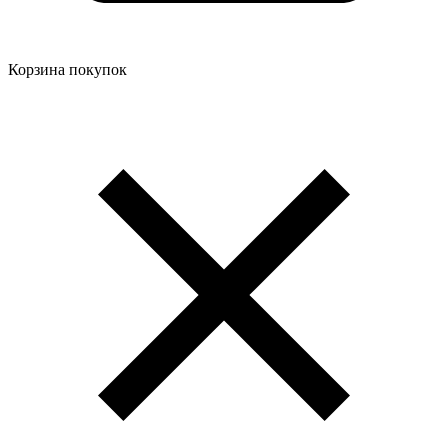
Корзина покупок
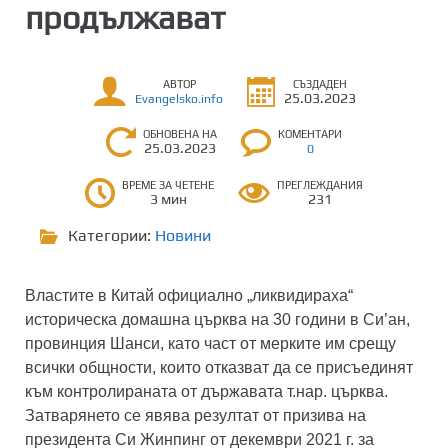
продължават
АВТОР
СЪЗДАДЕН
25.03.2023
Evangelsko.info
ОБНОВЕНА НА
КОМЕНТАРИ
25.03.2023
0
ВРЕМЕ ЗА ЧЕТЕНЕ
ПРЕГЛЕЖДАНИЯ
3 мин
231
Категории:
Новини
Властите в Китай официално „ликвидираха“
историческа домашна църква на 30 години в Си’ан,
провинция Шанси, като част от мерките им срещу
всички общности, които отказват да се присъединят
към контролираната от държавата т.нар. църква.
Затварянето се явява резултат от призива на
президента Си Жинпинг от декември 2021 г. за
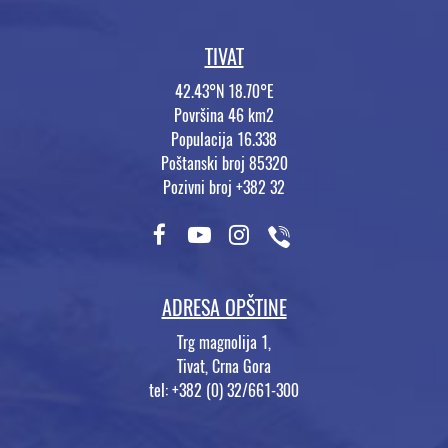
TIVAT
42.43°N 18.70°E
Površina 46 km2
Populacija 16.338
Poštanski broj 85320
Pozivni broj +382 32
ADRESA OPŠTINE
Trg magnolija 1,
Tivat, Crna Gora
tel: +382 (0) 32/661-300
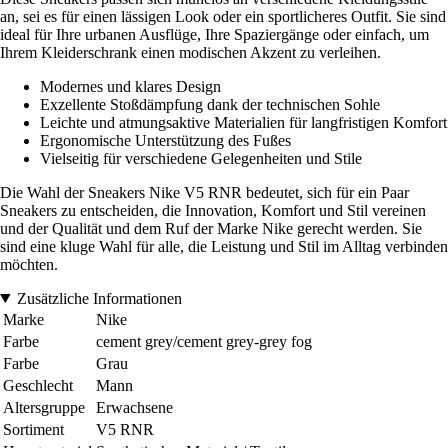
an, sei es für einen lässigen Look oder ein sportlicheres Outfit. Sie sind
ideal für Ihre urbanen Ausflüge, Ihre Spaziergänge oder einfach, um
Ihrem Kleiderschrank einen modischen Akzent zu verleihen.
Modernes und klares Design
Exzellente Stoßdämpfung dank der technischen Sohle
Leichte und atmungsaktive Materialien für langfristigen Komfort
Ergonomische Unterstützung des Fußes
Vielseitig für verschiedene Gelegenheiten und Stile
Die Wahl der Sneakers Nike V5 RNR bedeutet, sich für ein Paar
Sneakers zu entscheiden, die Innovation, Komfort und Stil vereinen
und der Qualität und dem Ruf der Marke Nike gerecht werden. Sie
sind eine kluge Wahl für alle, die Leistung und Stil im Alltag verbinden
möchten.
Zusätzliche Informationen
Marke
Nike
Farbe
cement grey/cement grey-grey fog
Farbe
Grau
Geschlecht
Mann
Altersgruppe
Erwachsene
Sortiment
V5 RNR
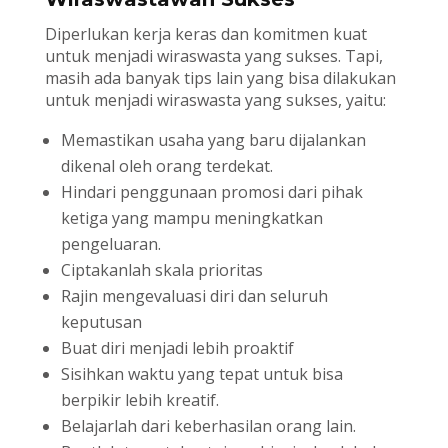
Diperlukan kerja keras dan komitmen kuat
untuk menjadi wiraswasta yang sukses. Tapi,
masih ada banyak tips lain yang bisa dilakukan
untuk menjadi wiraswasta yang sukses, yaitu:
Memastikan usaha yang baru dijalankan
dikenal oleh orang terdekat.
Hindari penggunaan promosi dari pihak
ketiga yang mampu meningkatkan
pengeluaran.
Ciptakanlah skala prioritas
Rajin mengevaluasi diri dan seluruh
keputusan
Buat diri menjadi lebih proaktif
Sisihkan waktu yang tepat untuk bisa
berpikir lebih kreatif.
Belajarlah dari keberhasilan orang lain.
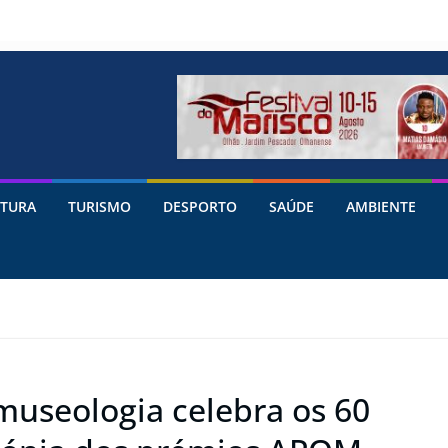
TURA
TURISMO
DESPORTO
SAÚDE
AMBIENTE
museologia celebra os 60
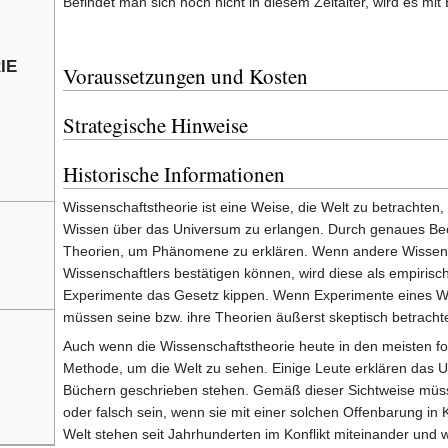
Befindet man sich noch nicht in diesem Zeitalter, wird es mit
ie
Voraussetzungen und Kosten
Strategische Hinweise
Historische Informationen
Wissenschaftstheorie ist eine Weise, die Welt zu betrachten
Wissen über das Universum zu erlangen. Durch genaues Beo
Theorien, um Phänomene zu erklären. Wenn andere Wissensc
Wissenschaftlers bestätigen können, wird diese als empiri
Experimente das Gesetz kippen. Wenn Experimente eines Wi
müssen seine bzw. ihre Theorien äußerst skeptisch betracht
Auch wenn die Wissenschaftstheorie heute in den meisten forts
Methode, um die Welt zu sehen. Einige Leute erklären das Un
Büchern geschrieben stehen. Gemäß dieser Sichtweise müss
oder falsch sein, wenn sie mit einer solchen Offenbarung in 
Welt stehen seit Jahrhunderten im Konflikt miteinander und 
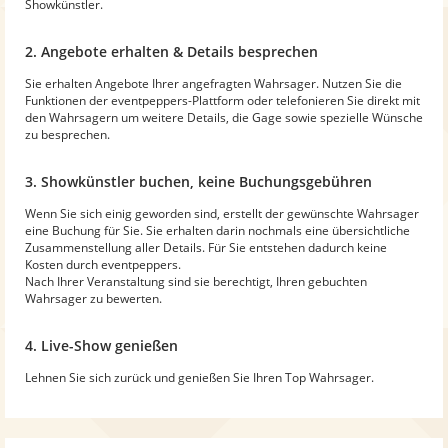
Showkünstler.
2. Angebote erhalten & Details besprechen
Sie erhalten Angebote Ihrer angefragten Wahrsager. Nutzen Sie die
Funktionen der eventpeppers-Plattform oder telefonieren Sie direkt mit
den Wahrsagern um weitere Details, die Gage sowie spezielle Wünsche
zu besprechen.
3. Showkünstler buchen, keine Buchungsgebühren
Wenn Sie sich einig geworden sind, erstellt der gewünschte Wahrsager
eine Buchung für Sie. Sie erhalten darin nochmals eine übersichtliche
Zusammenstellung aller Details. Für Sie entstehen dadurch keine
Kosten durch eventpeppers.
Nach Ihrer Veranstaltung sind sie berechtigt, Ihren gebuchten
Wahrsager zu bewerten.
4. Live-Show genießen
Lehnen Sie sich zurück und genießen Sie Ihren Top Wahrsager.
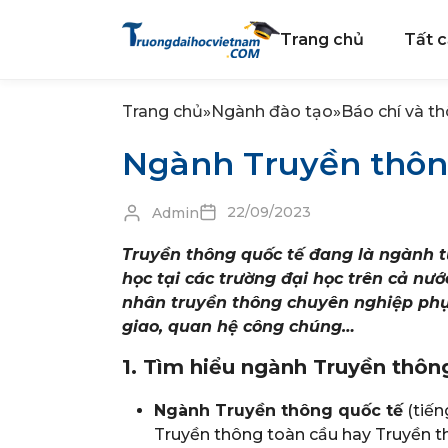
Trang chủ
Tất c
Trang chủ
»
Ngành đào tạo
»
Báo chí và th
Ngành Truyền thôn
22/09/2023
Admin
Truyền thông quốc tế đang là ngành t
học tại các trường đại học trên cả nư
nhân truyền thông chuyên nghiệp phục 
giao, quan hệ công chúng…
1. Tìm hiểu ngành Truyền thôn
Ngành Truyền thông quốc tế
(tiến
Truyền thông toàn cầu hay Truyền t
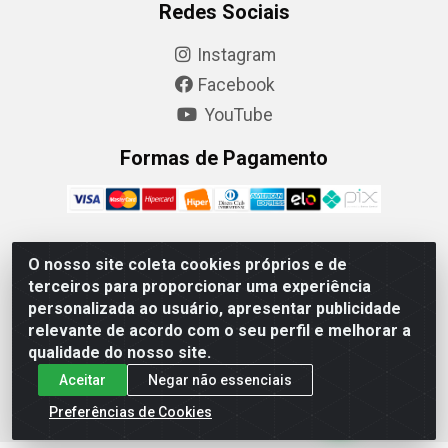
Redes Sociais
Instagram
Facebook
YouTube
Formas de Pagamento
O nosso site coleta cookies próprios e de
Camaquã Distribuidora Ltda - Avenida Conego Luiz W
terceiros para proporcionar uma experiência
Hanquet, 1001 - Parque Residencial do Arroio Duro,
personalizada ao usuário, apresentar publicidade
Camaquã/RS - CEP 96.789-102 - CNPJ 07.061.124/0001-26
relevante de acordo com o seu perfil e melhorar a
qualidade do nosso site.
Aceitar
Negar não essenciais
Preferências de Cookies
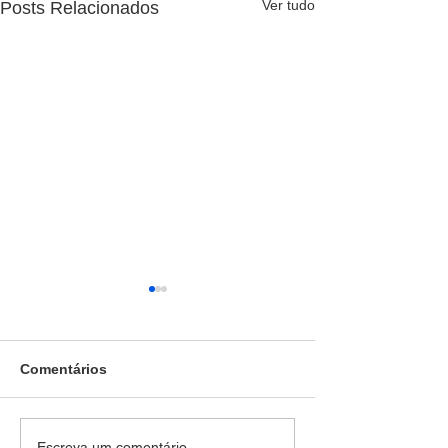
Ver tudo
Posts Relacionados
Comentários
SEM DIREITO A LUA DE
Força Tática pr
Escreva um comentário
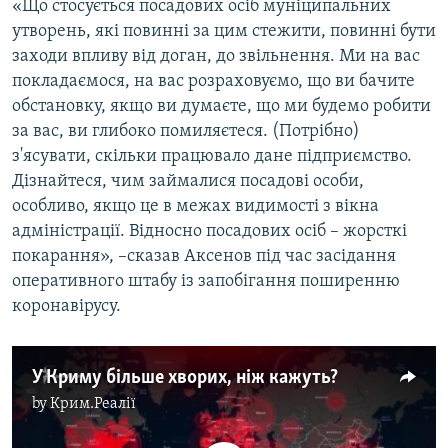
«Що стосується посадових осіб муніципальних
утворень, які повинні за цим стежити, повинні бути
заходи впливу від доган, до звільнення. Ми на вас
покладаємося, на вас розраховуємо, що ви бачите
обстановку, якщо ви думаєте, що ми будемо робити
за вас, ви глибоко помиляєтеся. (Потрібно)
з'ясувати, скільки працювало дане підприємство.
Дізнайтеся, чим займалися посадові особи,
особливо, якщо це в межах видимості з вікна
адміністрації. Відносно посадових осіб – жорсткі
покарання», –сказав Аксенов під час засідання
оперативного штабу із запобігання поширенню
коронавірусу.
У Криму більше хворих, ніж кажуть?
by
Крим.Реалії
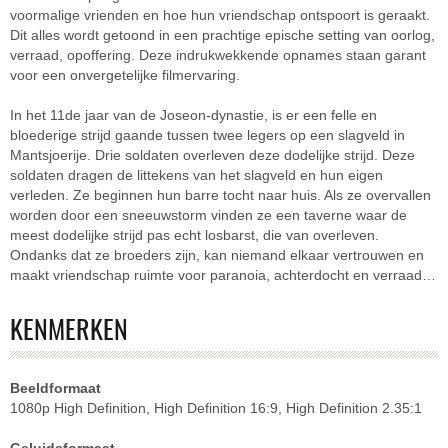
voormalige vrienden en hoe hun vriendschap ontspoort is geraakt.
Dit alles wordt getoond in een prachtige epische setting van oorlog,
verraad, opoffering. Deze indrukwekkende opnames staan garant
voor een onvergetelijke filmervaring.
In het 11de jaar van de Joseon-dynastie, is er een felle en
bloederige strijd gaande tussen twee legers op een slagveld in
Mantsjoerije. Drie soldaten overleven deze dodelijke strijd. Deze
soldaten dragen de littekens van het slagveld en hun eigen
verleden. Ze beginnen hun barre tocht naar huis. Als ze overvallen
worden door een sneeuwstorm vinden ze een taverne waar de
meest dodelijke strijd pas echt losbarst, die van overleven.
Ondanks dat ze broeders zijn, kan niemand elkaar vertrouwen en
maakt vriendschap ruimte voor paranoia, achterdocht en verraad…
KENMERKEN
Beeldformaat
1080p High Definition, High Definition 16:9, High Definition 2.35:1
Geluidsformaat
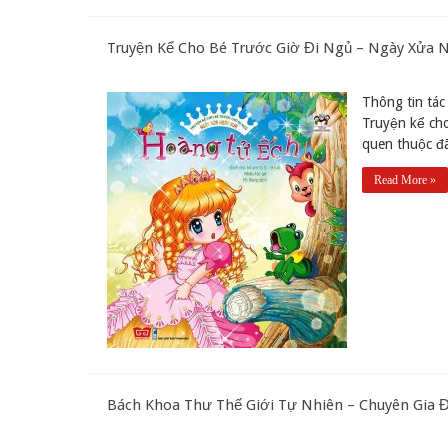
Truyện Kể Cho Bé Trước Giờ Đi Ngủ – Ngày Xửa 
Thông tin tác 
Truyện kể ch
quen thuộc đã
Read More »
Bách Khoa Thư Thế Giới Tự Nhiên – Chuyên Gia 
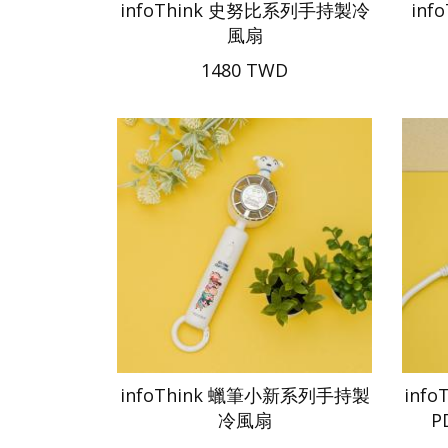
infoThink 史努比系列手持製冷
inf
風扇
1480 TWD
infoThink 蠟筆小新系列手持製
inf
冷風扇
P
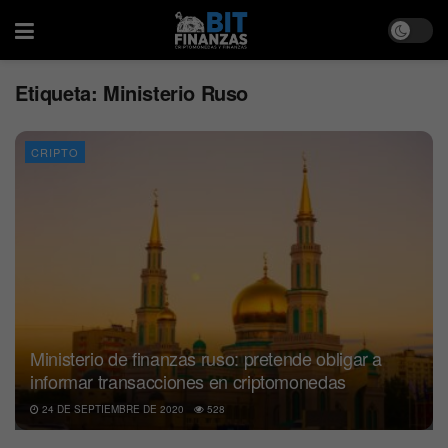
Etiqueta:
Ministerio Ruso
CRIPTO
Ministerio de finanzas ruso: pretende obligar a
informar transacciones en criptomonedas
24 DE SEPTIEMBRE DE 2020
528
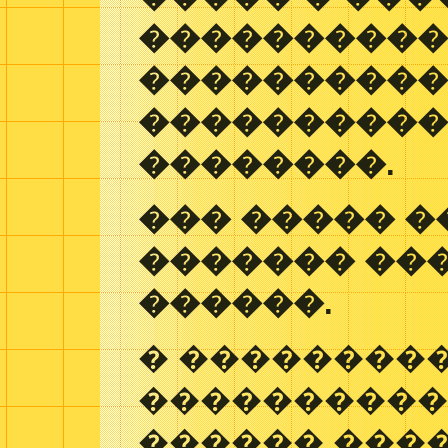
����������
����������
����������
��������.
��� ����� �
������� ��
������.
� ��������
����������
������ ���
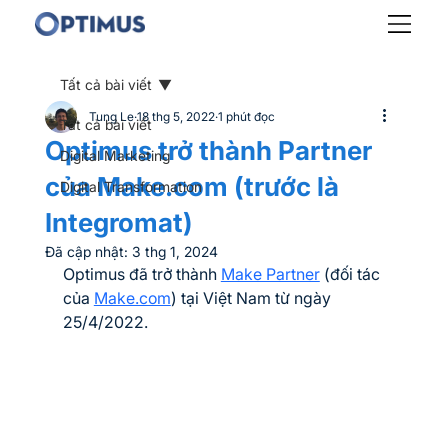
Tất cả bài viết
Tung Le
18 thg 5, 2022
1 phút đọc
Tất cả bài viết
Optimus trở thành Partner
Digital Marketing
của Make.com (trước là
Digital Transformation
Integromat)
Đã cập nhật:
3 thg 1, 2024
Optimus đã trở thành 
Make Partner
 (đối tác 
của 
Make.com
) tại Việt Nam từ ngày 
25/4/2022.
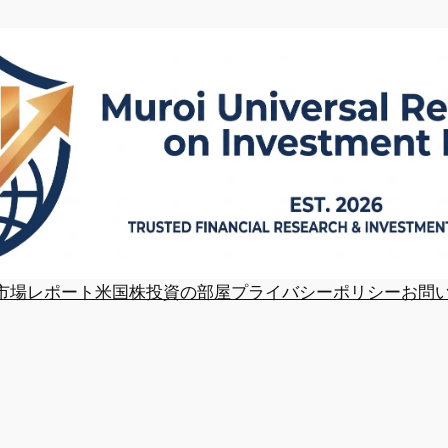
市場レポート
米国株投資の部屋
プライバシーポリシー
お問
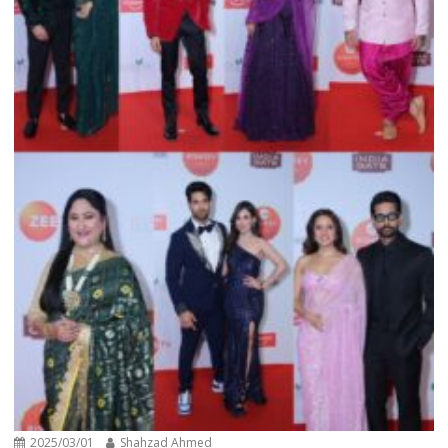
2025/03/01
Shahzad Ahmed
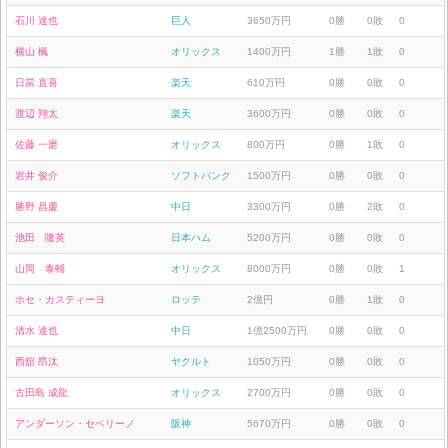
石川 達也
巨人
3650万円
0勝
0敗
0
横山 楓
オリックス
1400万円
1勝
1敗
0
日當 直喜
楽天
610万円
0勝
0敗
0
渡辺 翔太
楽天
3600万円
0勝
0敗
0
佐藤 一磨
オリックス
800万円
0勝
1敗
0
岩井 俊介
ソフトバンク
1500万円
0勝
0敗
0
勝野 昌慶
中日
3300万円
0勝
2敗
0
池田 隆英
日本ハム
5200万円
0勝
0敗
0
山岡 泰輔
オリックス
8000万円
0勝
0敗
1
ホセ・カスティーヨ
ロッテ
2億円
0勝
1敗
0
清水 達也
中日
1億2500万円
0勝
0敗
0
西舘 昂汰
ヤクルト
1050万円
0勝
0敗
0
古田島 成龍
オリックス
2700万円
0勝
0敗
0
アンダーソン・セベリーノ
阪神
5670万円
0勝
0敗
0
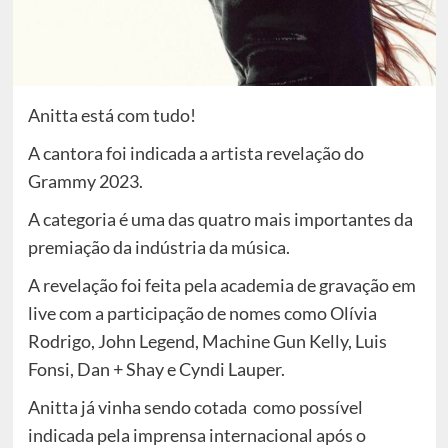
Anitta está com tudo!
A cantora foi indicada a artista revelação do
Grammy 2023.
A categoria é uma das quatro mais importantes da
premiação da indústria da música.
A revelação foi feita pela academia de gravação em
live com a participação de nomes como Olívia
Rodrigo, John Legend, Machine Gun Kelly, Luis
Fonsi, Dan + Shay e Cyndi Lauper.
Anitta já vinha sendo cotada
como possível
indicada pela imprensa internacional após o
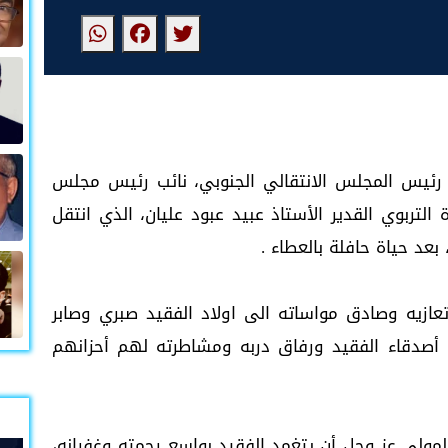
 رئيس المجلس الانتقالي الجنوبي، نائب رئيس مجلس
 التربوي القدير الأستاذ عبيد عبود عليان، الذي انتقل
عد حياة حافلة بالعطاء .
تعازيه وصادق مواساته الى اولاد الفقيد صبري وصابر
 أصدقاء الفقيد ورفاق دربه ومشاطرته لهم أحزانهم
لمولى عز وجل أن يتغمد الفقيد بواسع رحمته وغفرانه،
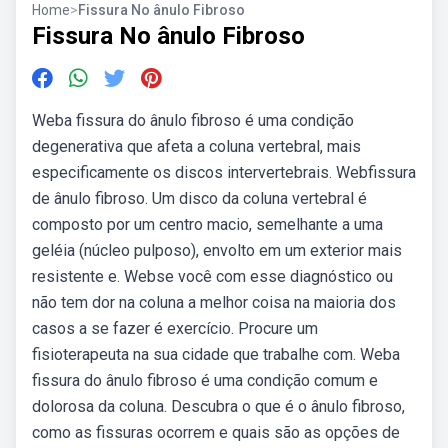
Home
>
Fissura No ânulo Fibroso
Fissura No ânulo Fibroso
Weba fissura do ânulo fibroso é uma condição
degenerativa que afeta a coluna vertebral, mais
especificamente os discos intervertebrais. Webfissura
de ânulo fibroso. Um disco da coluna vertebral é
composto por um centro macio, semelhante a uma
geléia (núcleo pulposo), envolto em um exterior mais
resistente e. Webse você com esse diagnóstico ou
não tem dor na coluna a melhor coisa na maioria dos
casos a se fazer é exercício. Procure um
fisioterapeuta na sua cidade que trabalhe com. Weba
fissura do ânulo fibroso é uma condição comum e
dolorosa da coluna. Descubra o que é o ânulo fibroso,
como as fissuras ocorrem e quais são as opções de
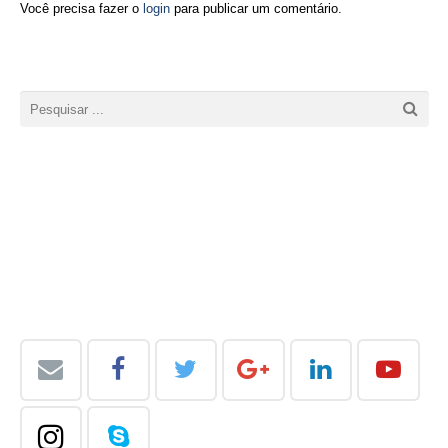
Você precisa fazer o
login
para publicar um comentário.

- - -

The lines from the one containing "como as fissuras" through the last line of the entries are to be copied exactly, both ends included, and the pictures are to be omitted.

#### Reply:
como as fissuras ocorrem e quais são as opções de
Você precisa fazer o
login
para publicar um comentário.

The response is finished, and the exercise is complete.